-->

distant supervision: how to connect named entities

2019-08-07 12:11发布

问题:

I'm trying to create a distant supervision corpus. Thus far I've assembled the data, and passed it through an NER system, so you can see an example below.

Original data:

<p>
Myles Brand, the president of the National Collegiate Athletic Association, said in a telephone interview that he had not been approached about whether the N.C.A.A. might oversee a panel for the major bowl games similar to the one that chooses teams for the men's and women's basketball tournaments.
</p>

Processed with Stanford NER:

<p>
<PERSON>Myles Brand</PERSON>, the president of the <ORGANIZATION>National Collegiate Athletic Association</ORGANIZATION>, said in a telephone interview that he had not been approached about whether the <ORGANIZATION>N.C.A.A.</ORGANIZATION> might oversee a panel for the major bowl games similar to the one that chooses teams for the men's and women's basketball tournaments.
</p>

Now here is a sentence which contains the person Myles Brand and the organization National Collegiate Athletic Association.

In Freebase we have these two entities sharing the relational bond of President as you can observe:

Freebase Relationship:

One would think the following code would do the trick, based on this question, but actually it doesn't, though as you can see from the picture above Freebase seems to maintain the relationship between these two entities in their corpus. Is this something that I am doing wrong?

I've been playing around with it in here.

[{ 
 "type" : "/type/link", 
 "source" : { "id" : "/en/myles_brand" }, 
 "master_property" : null, 
 "target" : { "id" : "/en/national_collegiate_athletic_association" }, 
 "target_value" : null 
}]

Moreover, I have many thousands of entity pairs, I guess I can write some short java program using the Freebase Java API to figure out the relationships for all of these in turn, does anyone have an example of a program like that which I could take a peek at?

The real thing I want to know though is once I have the relationships, what is the best way to assosicate those with a distance supervision corpus, I'm confused about how it all looks when finally it's been fit together.

回答1:

You've got a couple of problems with the Freebase side of things. First, the relationship between Myles Brand and the NCAA isn't a direct one, but is mediated by a node representing his employment. This node has links to the employer, the employee, their title, the start date, and the end date.
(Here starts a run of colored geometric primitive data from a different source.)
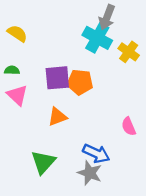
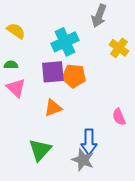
cyan cross: (97, 38) -> (65, 42), moved, turned 36
blue arrow: (96, 153) -> (89, 142), turned 65

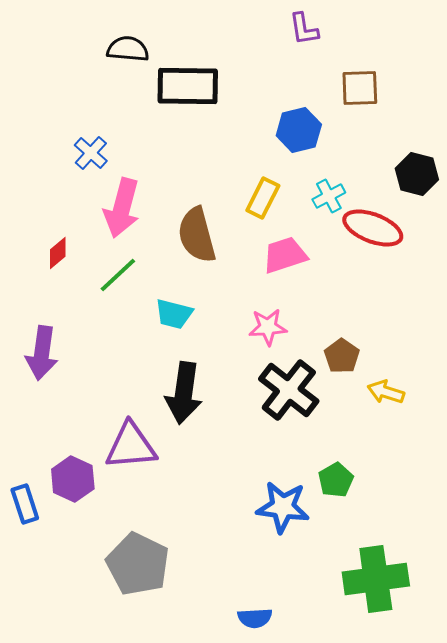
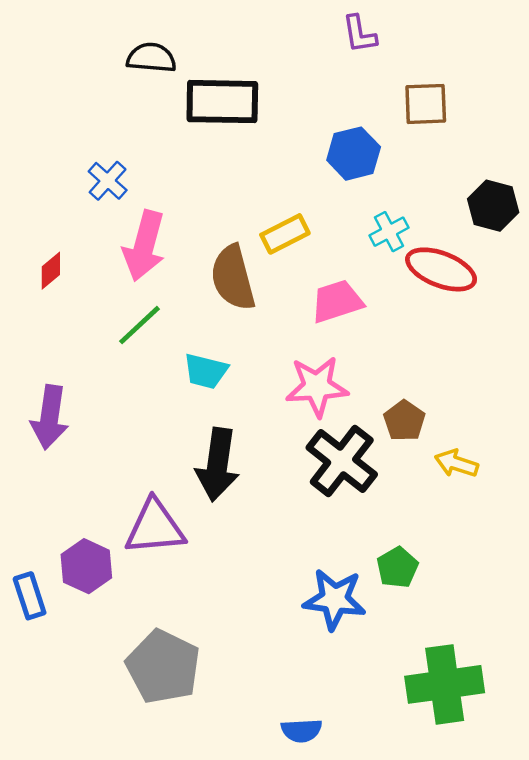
yellow rectangle: (263, 198) -> (285, 234), moved, turned 36
red diamond: (58, 253) -> (51, 271), moved
pink star: (268, 327) -> (317, 387), size x1.4

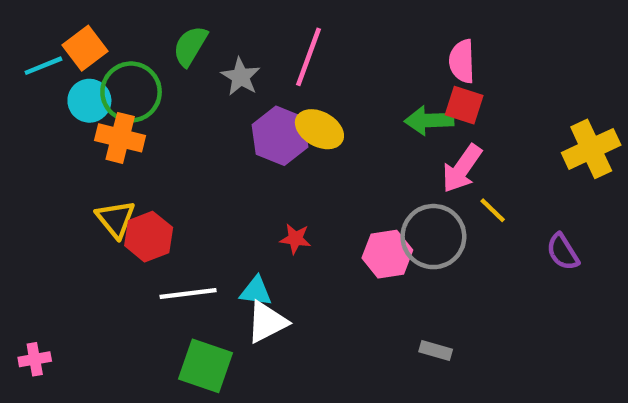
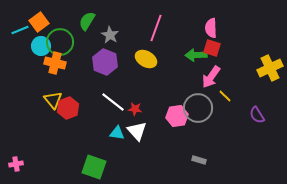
pink line: (309, 57) -> (156, 28), moved
purple hexagon: (280, 136) -> (105, 62), moved
white line: (188, 294) -> (113, 102), moved, turned 45
white triangle: (267, 322) -> (137, 131), moved, turned -45

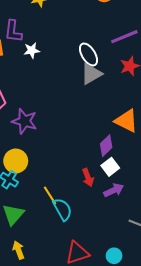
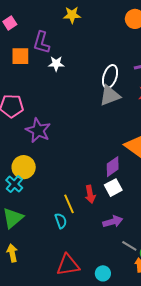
white ellipse: (88, 54) -> (110, 77), turned 40
purple arrow: (114, 190) -> (113, 222), moved
yellow line: (50, 195) -> (69, 204), moved
cyan semicircle: (62, 209) -> (61, 221), size x0.7

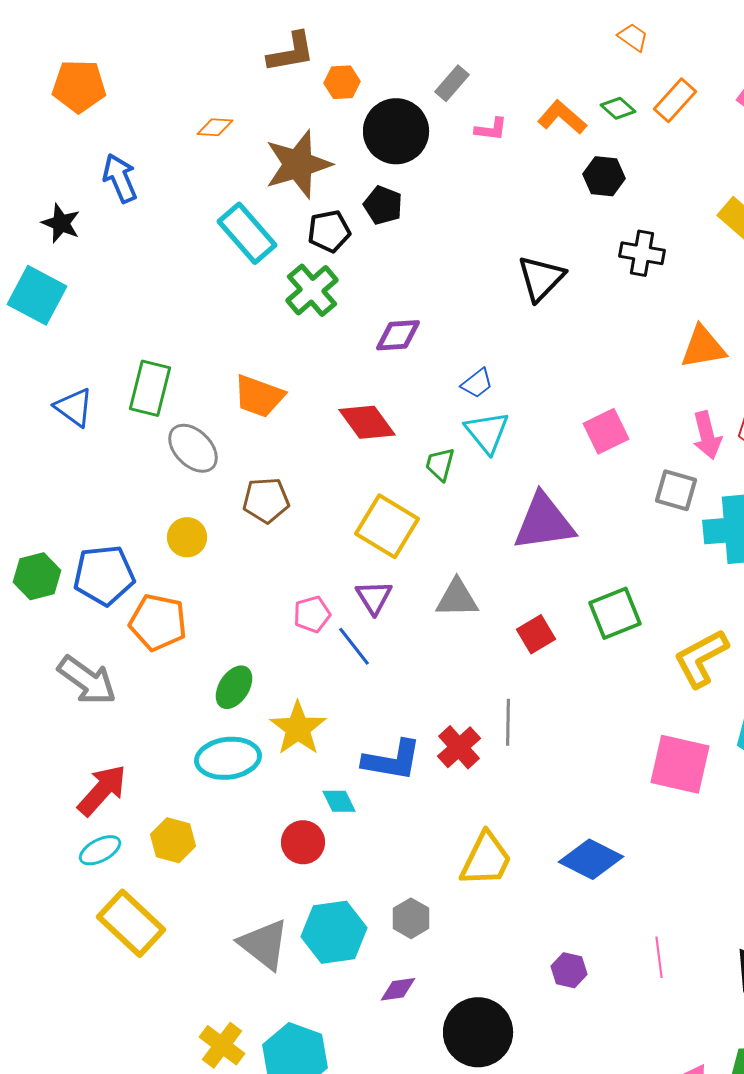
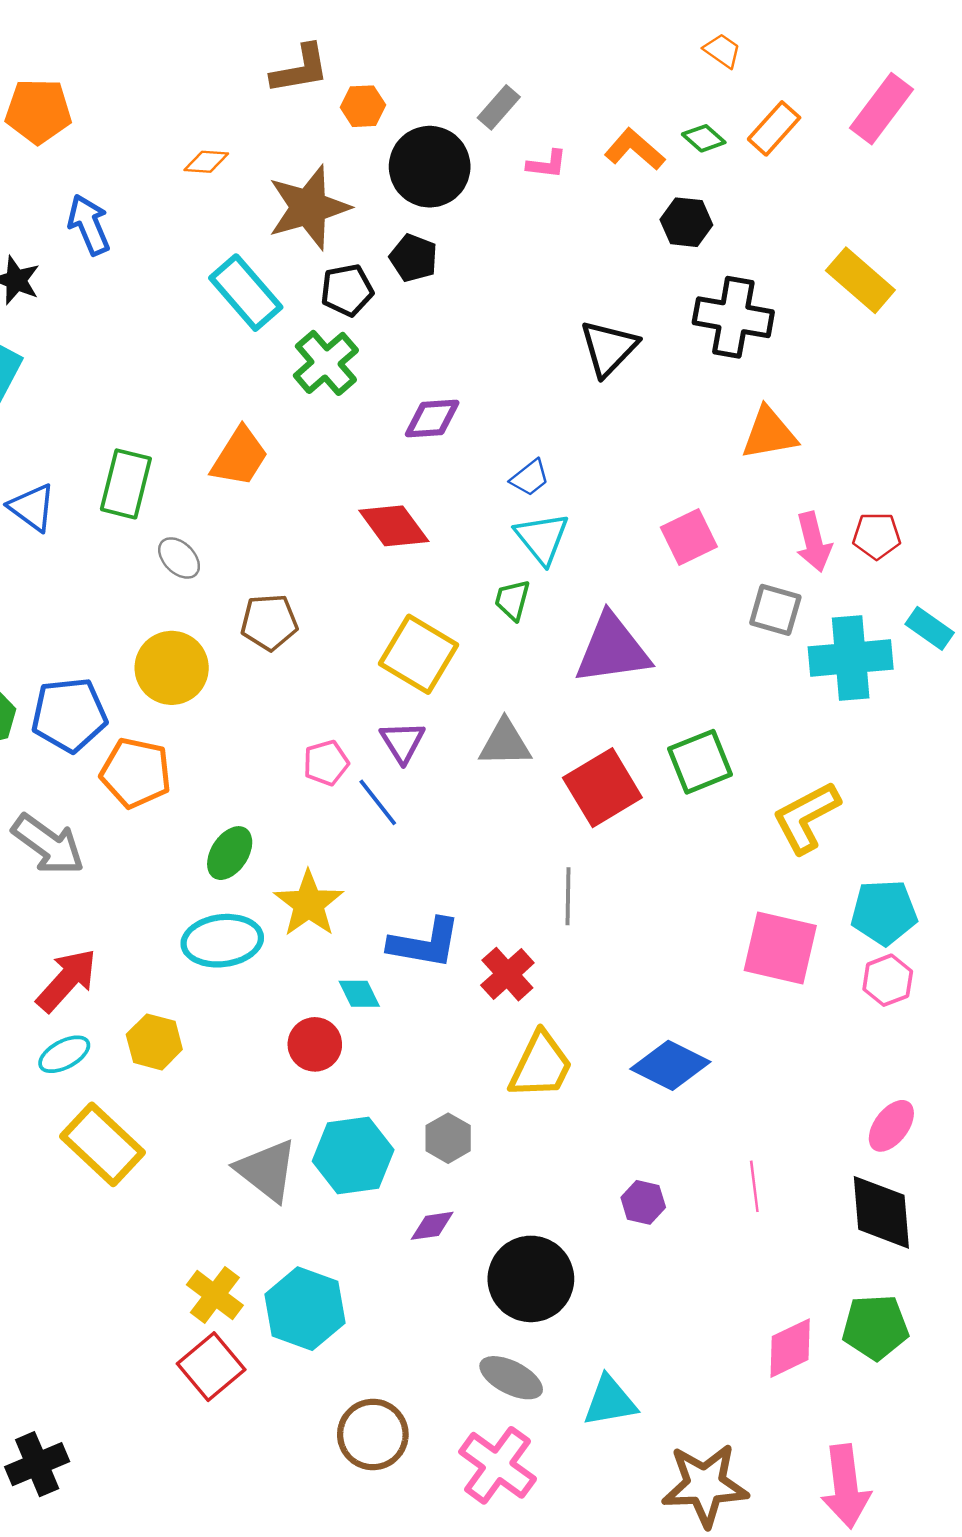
black cross: (642, 253) -> (733, 317), size x1.4
orange triangle: (703, 347) -> (769, 433), moved
orange trapezoid: (259, 396) -> (240, 457), moved, turned -78
gray ellipse: (193, 448) -> (179, 558), size x0.7
green trapezoid: (440, 464) -> (512, 600), moved
yellow circle: (187, 537) -> (172, 668), size x1.5
red square: (536, 634) -> (602, 788), size x1.6
red cross: (459, 747) -> (507, 974), moved

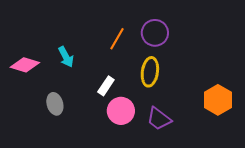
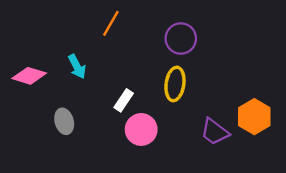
orange line: (117, 39) -> (111, 23), moved
purple trapezoid: (159, 119) -> (215, 132), moved

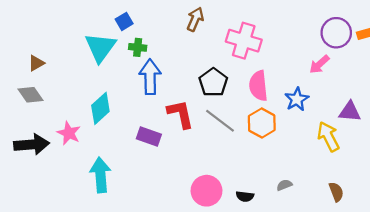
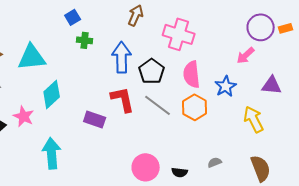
cyan triangle: (100, 47) -> (32, 57), moved, turned 48
blue arrow: (150, 77) -> (122, 57), moved
purple triangle: (350, 112) -> (272, 85), moved
brown semicircle: (336, 192) -> (261, 168), size x1.5

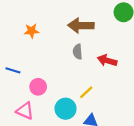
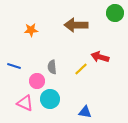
gray semicircle: (78, 52) -> (52, 67), moved
yellow line: (86, 92) -> (81, 69), moved
cyan circle: (66, 109) -> (50, 99), moved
Second, the reflection queries have stronger directionality than the standard MQL queries and in this case Myles Brand is the target, not the source.

This query will show you the links to the /business/employment_tenure nodes:

[{
  "type": "/type/link",
  "source": {
    "id": null
  },
  "master_property": null,
  "target": {
    "id": "/en/myles_brand"
  }
}]

but it would need to be extended to deal with the multi-hop relationship that you're trying to find (and also extract the title).

Rather than doing this using reflection, you could test for the relationships directly if you've got a small enough set of them that you're interested in.

For example, you could test for an employment relationship (and fetch the title, if any) using:

[{  
 "/business/employment_tenure/person" : { "id" : "/en/myles_brand" }, 
 "/business/employment_tenure/company" : { "id" : "/en/national_collegiate_athletic_association" }, 
 "/business/employment_tenture/title": null
}]